Following is the “critique” about “The Color of Light” my heart felt I needed to share with others on Facebook.

As I told you, I selected a good moment to open the book and browse through it several times during a couple of days. It is still lying on a shelf underneath a glass top table in my living room, where it is both decorative and makes me pull it out to enjoy again and again.

Session A:

“The Color of Light”

In Icelandic the word “critique” means “constructive review”. However it is no less misused than probably the English word where a critique says often more about the person who writes it than he who is being written about. This I have taught my students for decades. Here I will try to keep to the “real” Icelandic meaning.This is my first of two critiques I wanted to write about Arthur’s Meyerson book The Color of Light.

Looking at the book on the table in my living room, it is beautiful. The image on the cover and the whole design of the cover makes it a great book to have lying around in one’s home.

The next step is handling the book and browsing it. The first thing I notice is the quality of the paper and the binding of the book. It feels great. The second feeling I get when browsing it is the pure elegant layout and design of the book. How the images are organized not in time but in a beautiful flow. Sometimes one image on a spread, sometimes two images that match perfectly.

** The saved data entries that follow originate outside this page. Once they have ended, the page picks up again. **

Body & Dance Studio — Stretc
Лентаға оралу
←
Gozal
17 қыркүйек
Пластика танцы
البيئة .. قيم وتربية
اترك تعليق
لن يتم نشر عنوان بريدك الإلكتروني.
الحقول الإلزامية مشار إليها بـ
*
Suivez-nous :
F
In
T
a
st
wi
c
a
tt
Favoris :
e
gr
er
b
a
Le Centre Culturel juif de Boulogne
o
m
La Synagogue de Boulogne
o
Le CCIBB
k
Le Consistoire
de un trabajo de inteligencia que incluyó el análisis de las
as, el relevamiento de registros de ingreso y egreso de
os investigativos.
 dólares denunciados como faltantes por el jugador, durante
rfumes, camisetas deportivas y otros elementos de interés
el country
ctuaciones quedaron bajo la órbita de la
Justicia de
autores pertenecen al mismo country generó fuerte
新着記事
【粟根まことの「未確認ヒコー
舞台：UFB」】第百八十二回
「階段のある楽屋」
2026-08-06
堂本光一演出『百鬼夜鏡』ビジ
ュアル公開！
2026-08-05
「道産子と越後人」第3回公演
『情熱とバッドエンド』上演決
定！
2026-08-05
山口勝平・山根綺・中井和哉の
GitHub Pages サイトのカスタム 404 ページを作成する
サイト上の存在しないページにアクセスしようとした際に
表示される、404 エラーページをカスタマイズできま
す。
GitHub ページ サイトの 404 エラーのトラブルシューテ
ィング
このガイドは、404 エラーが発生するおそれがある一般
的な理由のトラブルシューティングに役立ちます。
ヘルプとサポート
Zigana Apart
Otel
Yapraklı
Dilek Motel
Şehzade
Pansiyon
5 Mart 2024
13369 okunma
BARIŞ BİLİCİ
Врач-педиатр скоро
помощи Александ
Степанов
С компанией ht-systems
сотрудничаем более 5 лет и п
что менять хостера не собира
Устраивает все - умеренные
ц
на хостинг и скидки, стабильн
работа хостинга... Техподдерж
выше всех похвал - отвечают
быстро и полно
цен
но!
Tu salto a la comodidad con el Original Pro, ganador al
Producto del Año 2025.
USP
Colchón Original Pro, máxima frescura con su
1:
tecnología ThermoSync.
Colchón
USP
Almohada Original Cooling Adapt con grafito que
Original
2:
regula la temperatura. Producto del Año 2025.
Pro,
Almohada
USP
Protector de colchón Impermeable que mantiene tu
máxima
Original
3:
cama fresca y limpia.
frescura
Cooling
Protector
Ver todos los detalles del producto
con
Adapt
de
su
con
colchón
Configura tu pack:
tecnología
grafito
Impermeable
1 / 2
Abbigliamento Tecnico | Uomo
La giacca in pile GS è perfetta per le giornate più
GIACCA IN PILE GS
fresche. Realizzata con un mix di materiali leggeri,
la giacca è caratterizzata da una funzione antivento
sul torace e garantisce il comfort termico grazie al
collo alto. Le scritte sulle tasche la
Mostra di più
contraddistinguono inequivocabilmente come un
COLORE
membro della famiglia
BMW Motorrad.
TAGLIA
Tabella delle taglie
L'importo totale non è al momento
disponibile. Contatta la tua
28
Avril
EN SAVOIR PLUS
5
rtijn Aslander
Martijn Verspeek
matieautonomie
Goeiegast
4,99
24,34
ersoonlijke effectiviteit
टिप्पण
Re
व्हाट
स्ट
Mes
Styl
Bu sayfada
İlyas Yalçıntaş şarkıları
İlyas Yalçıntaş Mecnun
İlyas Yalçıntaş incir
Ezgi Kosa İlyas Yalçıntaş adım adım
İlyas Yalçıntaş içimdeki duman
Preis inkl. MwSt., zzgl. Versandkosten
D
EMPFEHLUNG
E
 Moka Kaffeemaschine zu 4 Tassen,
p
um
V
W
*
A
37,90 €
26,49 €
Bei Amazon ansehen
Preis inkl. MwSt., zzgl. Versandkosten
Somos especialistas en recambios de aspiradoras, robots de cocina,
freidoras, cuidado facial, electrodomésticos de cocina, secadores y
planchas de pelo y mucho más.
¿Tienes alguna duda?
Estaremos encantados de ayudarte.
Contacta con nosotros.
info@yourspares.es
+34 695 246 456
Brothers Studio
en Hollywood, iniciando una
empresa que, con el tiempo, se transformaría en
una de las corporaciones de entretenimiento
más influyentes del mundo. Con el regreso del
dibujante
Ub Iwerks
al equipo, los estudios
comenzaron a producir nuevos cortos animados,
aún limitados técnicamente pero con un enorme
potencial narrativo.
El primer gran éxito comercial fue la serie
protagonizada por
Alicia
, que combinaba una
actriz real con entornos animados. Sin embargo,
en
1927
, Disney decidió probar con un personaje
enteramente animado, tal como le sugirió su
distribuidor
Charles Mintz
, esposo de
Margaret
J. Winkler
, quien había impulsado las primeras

The layout and the design of the text are elegant. The image text is small, perfectly situated at the bottom of each pages to minimize it disturbing the view of the image. Just the name of the image, the location and the year.

The first pages with only images before any text gives immediately the feeling of a refined, exquisite layout. I congratulate Lowell Williams for his brilliant design work.

My second critique session will be about Arthur’s work. It will be hard to keep it short enough to relay my feelings about his work. But now I have committed myself to write the second part, I need time.

Session B:

A few days back I wrote here on Facebook my earlier “critique” about Arthur Meyerson’s book, The Color of Light.

Now it is time for the latter “critique” and that is the deeper end of the pool. About Arthur’s photography; for such critique to have meaning, it needs to be a bit like Arthur’s images. No bullshit… just pure, simple and honest.

Arthur looks and he sees. He is always looking and seeing. He sees moments of light reflecting from subjects. He looks above, below, to the sides. He sees light and color, frames it and captures it.

Sitting at a restaurant on 17th floor in Reykjavik, Iceland with the evening sun shining, having dinner and chatting with friends, Arthur stands up and walks away to take an image. He saw the color of light shining through a colored panel. Great framing of colors and light.

Arthur sees and he knows that it is the answer to great photography. To see or not to see – that is the answer. Arthur has answered it with his book The Color of Light in such a way that he has put his mark even deeper on photographic history.